Xiao-Yong Gao,Hong-Liang Feng,Zeng-Yuan Zhang,Jiao-Min Ma,Meng-Ke Zhao,Chao Chen,Jin-Hua Gu,Shi-E Yang,Yong-Sheng Chen,Jing-Xiao Lu 한국물리학회 2011 THE JOURNAL OF THE KOREAN PHYSICAL SOCIETY Vol.58 No.2
Using values of the oxygen flux ratio (OFR = [O2]/[Ar]) ranging from 0 to 0.5, authors deposited a series of silver-oxide (Ag_xO) films on glass substrates by direct-current reactive magnetron sputtering (DC sputtering) at a substrate temperature of 150 ℃. The effect of the OFR on the film’s structural and optical properties was systematically investigated by using X-ray diffractometry, scanning electron microscopy and spectrophotometry. The Ag_xO films deposited clearly show an evolution of the film’s phase structure from the biphased (Ag + Ag_2O) structure to the biphased (AgO + Ag_2O) structure and then to the single-phased (Ag_2O) structure as value of the OFR increases.

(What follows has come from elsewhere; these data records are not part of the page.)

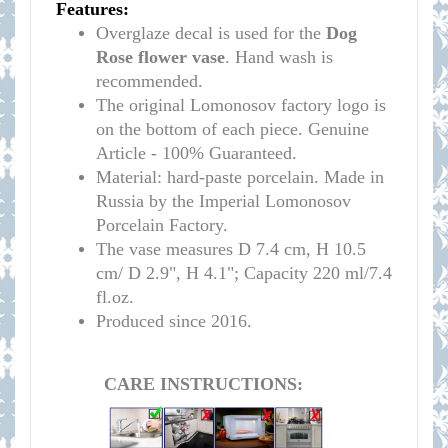
Features:
Overglaze decal is used for the
Dog
Rose flower vase
. Hand wash is
recommended.
The original Lomonosov factory logo is
on the bottom of each piece. Genuine
Article - 100% Guaranteed.
Material: hard-paste porcelain. Made in
Russia by the Imperial Lomonosov
Porcelain Factory.
The vase measures D 7.4 cm,
H 10.5
cm/ D 2.9
", H 4.1"; Capacity 220 ml/7.4
fl.oz.
Produced since 2016.
CARE INSTRUCTIONS:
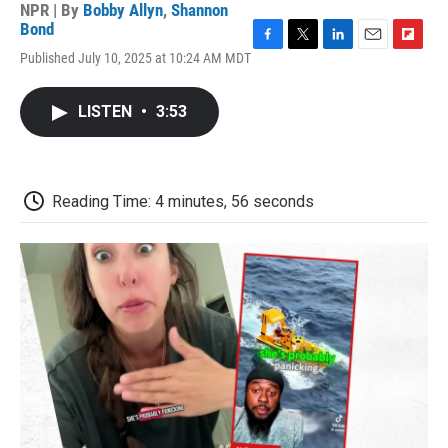
NPR | By
Bobby Allyn
,
Shannon
Bond
F
T
L
E
F
Published July 10, 2025 at 10:24 AM MDT
a
w
i
m
l
c
i
n
a
i
e
t
k
i
p
LISTEN
•
3:53
b
t
e
l
b
o
e
d
o
o
r
I
a
k
n
r
d
Reading Time: 4 minutes, 56 seconds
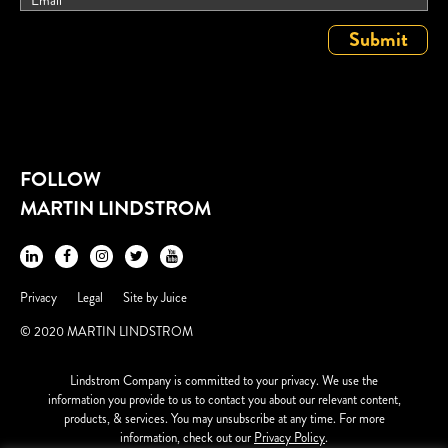
FOLLOW
MARTIN LINDSTROM
Privacy
Legal
Site by
Juice
© 2020 MARTIN LINDSTROM
Lindstrom Company is committed to your privacy. We use the
information you provide to us to contact you about our relevant content,
products, & services. You may unsubscribe at any time. For more
information, check out our
Privacy Policy
.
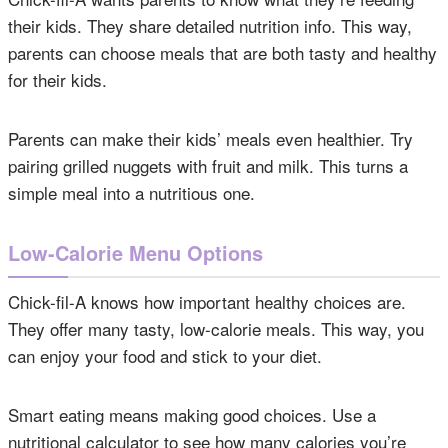
their kids. They share detailed nutrition info. This way,
parents can choose meals that are both tasty and healthy
for their kids.
Parents can make their kids’ meals even healthier. Try
pairing grilled nuggets with fruit and milk. This turns a
simple meal into a nutritious one.
Low-Calorie Menu Options
Chick-fil-A knows how important healthy choices are.
They offer many tasty, low-calorie meals. This way, you
can enjoy your food and stick to your diet.
Smart eating means making good choices. Use a
nutritional calculator to see how many calories you’re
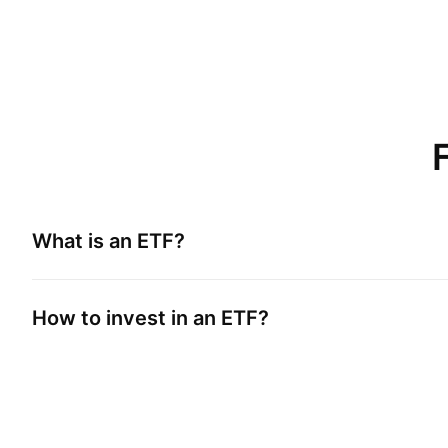
What is an ETF?
How to invest in an ETF?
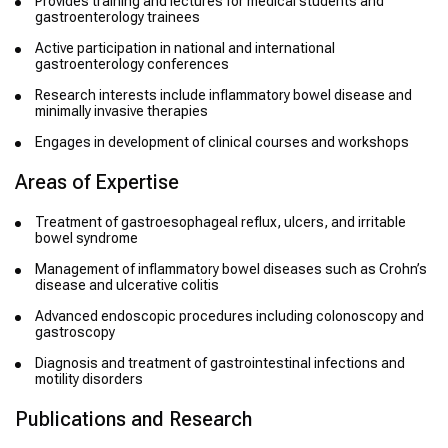
Provides training and lectures for medical students and
gastroenterology trainees
Active participation in national and international
gastroenterology conferences
Research interests include inflammatory bowel disease and
minimally invasive therapies
Engages in development of clinical courses and workshops
Areas of Expertise
Treatment of gastroesophageal reflux, ulcers, and irritable
bowel syndrome
Management of inflammatory bowel diseases such as Crohn’s
disease and ulcerative colitis
Advanced endoscopic procedures including colonoscopy and
gastroscopy
Diagnosis and treatment of gastrointestinal infections and
motility disorders
Publications and Research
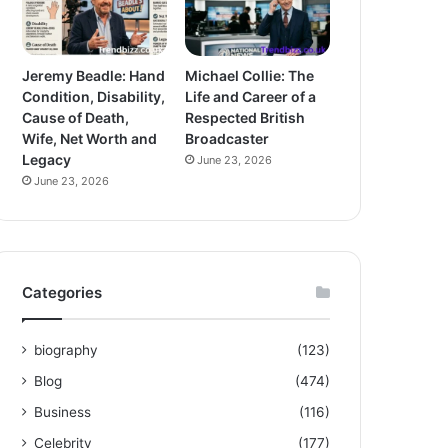
Jeremy Beadle: Hand
Michael Collie: The
Condition, Disability,
Life and Career of a
Cause of Death,
Respected British
Wife, Net Worth and
Broadcaster
Legacy
June 23, 2026
June 23, 2026
Categories
biography
(123)
Blog
(474)
Business
(116)
Celebrity
(177)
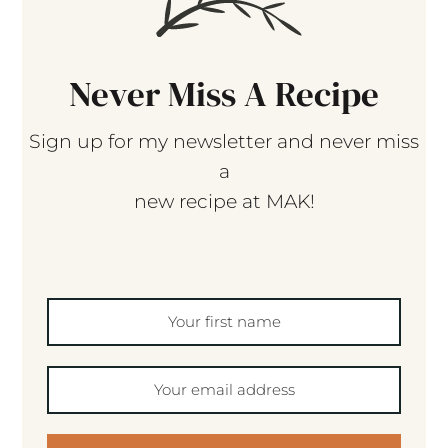
Never Miss A Recipe
Sign up for my newsletter and never miss
a
new recipe at MAK!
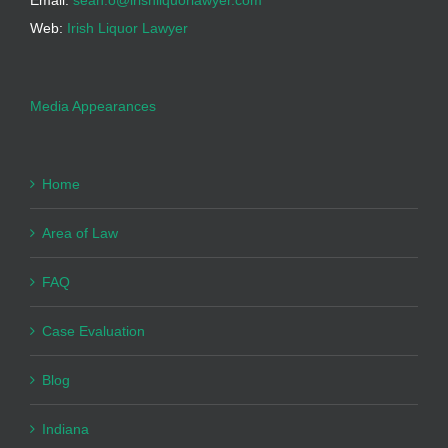
Email:
sean.o@irishliquorlawyer.com
Web:
Irish Liquor Lawyer
Media Appearances
Home
Area of Law
FAQ
Case Evaluation
Blog
Indiana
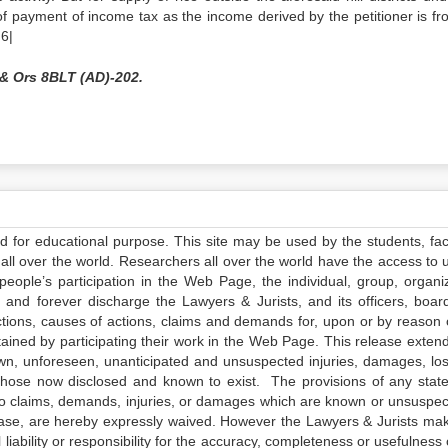
n of payment of income tax as the income derived by the petitioner is fr
 6|
& Ors 8BLT (AD)-202.
ed for educational purpose. This site may be used by the students, facu
all over the world. Researchers all over the world have the access to 
e people’s participation in the Web Page, the individual, group, organiz
 and forever discharge the Lawyers & Jurists, and its officers, boar
actions, causes of actions, claims and demands for, upon or by reason 
tained by participating their work in the Web Page. This release exten
own, unforeseen, unanticipated and unsuspected injuries, damages, lo
 those now disclosed and known to exist. The provisions of any state
 to claims, demands, injuries, or damages which are known or unsuspec
elease, are hereby expressly waived. However the Lawyers & Jurists ma
iability or responsibility for the accuracy, completeness or usefulness 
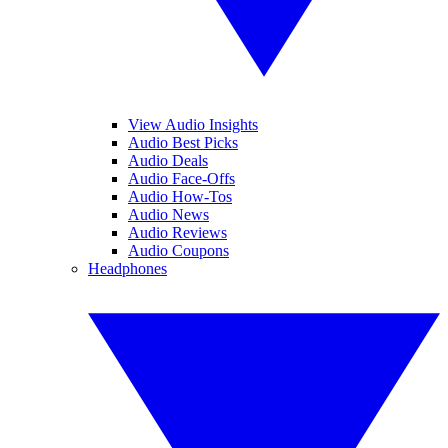
View Audio Insights
Audio Best Picks
Audio Deals
Audio Face-Offs
Audio How-Tos
Audio News
Audio Reviews
Audio Coupons
Headphones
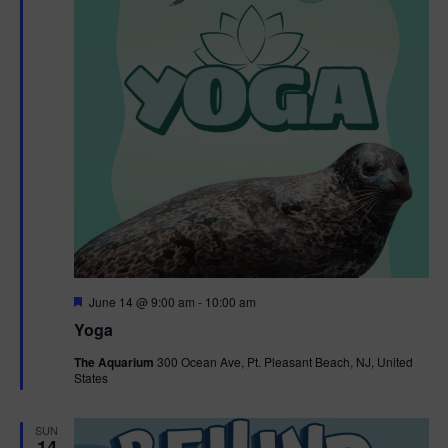
F
June 14 @ 9:00 am
-
10:00 am
e
Yoga
a
t
The Aquarium
300 Ocean Ave, Pt. Pleasant Beach, NJ, United
u
States
r
e
d
SUN
14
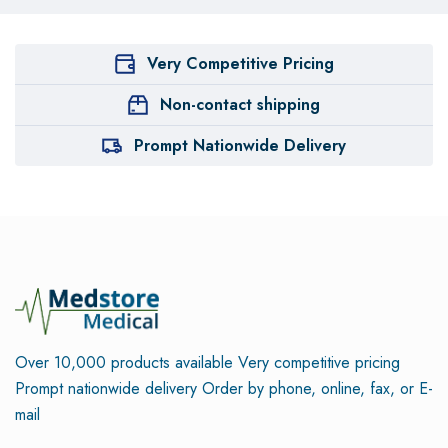
Very Competitive Pricing
Non-contact shipping
Prompt Nationwide Delivery
Over 10,000 products available
Very competitive pricing
Prompt nationwide delivery
Order by phone, online, fax, or E-
mail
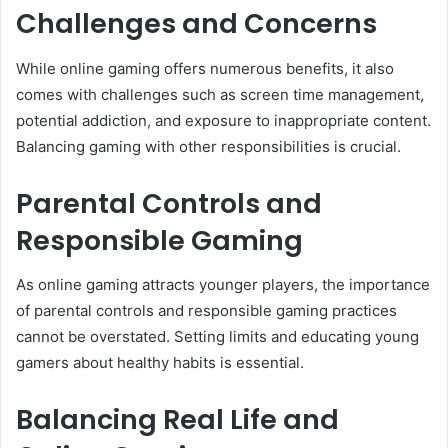
Challenges and Concerns
While online gaming offers numerous benefits, it also
comes with challenges such as screen time management,
potential addiction, and exposure to inappropriate content.
Balancing gaming with other responsibilities is crucial.
Parental Controls and
Responsible Gaming
As online gaming attracts younger players, the importance
of parental controls and responsible gaming practices
cannot be overstated. Setting limits and educating young
gamers about healthy habits is essential.
Balancing Real Life and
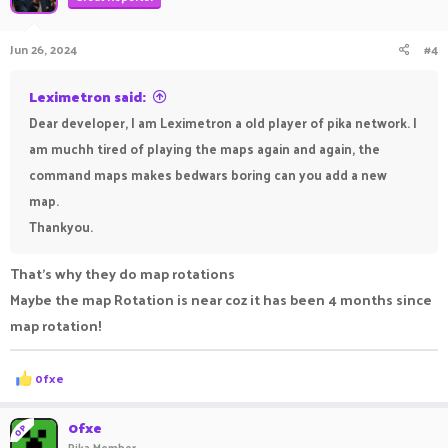
Jun 26, 2024
#4
Leximetron said:
Dear developer, I am Leximetron a old player of pika network. I
am muchh tired of playing the maps again and again, the
command maps makes bedwars boring can you add a new
map.
Thankyou.
That's why they do map rotations
Maybe the map Rotation is near coz it has been 4 months since
map rotation!
R
0fxe
e
a
c
0fxe
OP
t
Pika Member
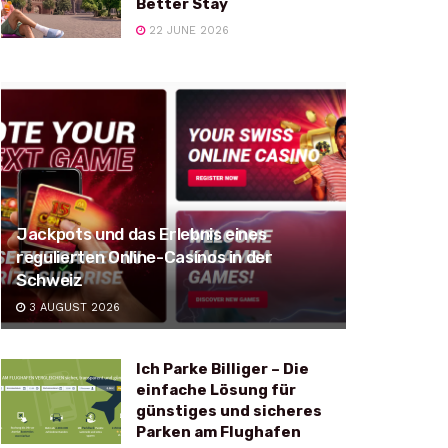
Better Stay
22 JUNE 2026
Jackpots und das Erlebnis eines
regulierten Online-Casinos in der
Schweiz
3 AUGUST 2026
Ich Parke Billiger – Die
einfache Lösung für
günstiges und sicheres
Parken am Flughafen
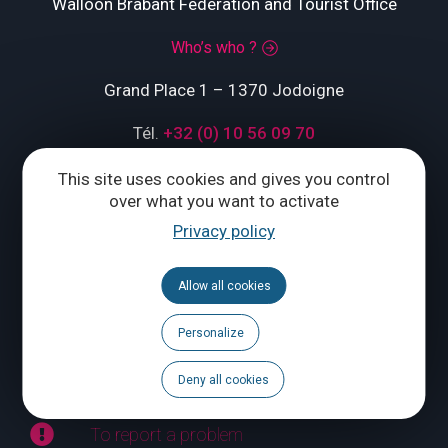
Walloon Brabant Federation and Tourist Office
Who’s who ?
Grand Place 1 – 1370 Jodoigne
Tél.
+32 (0) 10 56 09 70
This site uses cookies and gives you control
over what you want to activate
CONTACT US
Privacy policy
Follow us
Allow all cookies
Calendar
Personalize
Brochures
Deny all cookies
To report a problem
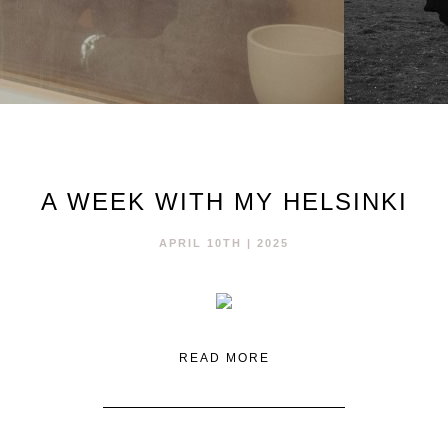
A WEEK WITH MY HELSINKI
APRIL 10TH | 2025
READ MORE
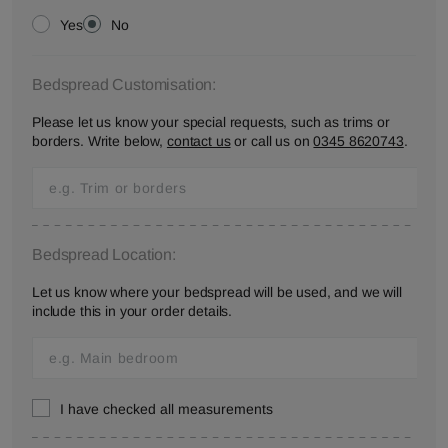
Yes
No
Bedspread Customisation:
Please let us know your special requests, such as trims or
borders. Write below,
contact us
or call us on
0345 8620743
.
Bedspread Location:
Let us know where your bedspread will be used, and we will
include this in your order details.
I have checked all measurements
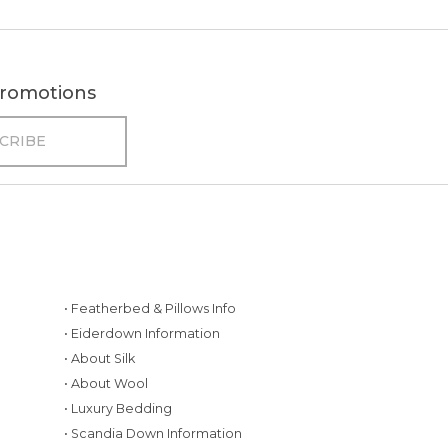
 promotions
• Featherbed & Pillows Info
• Eiderdown Information
• About Silk
• About Wool
• Luxury Bedding
• Scandia Down Information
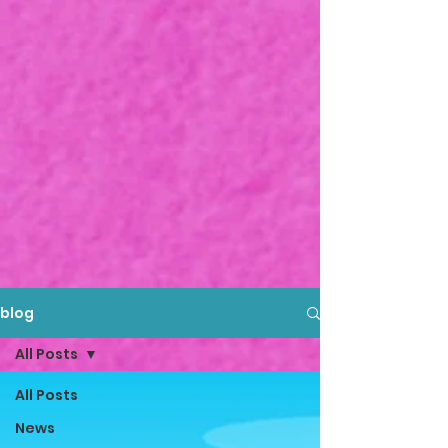
blog
All Posts
All Posts
News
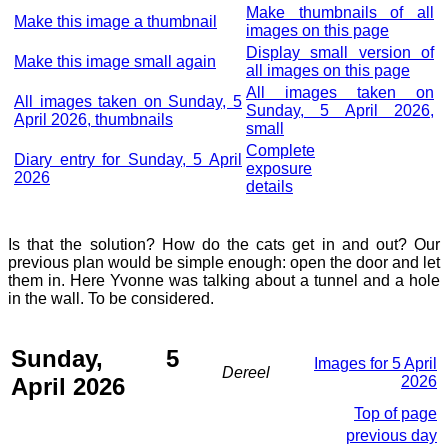
Make thumbnails of all
Make this image a thumbnail
images on this page
Display small version of
Make this image small again
all images on this page
All images taken on
All images taken on Sunday, 5
Sunday, 5 April 2026,
April 2026, thumbnails
small
Complete
Diary entry for Sunday, 5 April
exposure
2026
details
Is that the solution? How do the cats get in and out? Our
previous plan would be simple enough: open the door and let
them in. Here Yvonne was talking about a tunnel and a hole
in the wall. To be considered.
Sunday, 5
Images for 5 April
Dereel
April 2026
2026
Top of page
previous day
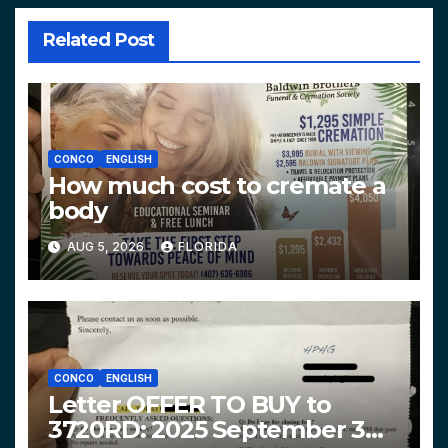
Related Post
CONCO
ENGLISH
How much cost to cremate a
body
AUG 5, 2026
FLORIDA
CONCO
ENGLISH
Letter OFFER TO BUY to
3720RD: 2025 September 3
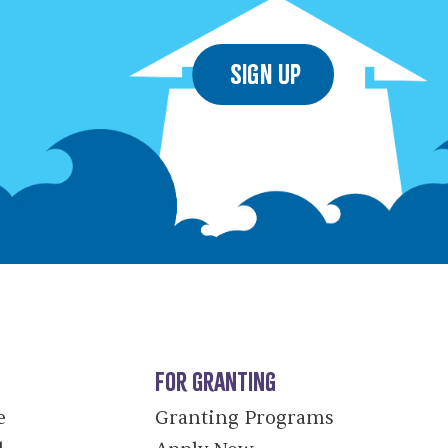
Sign Up
For Granting
e
Granting Programs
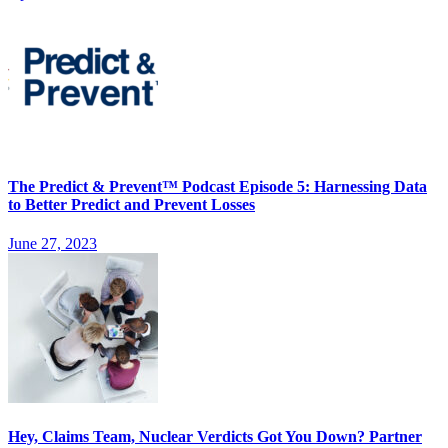
The Predict & Prevent™ Podcast Episode 5: Harnessing Data
to Better Predict and Prevent Losses
June 27, 2023
Hey, Claims Team, Nuclear Verdicts Got You Down? Partner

Accordingly, the film’s surface morphology, related to the film’s crystalline structure, clearly changes from a loose and porous surface structure to a compact surface structure and then to a pyramid-like surface structure with increasing value of the OFR. The novel porous structure may be attributed to the interruption of the silver’s growth course by the AgO on the film’s surface. Notably, a single-phased Ag_2O film is deposited by DC-sputtering at OFR = 0.5 due to the dual effects of thermal decomposition of the AgO phase and a combination reaction of AgO and Ag to Ag_2O. The oscillations both in the film’s reflectivity and transmissivity spectra are strengthened with increasing OFR, indicating an evolution from the metallic behavior of the biphased (Ag + Ag_2O) film to the dielectric behavior of the biphased (Ag_2O + AgO) film and the single-phased Ag2O film. The fitted optical absorption edges of the Ag_2O and the Ag_xO films deposited at values of the OFR of 0.5 and 0.33 are approximately 2.43 eV and 2.34 eV, respectively. The absorption edges are closely related to the direct interband transitions.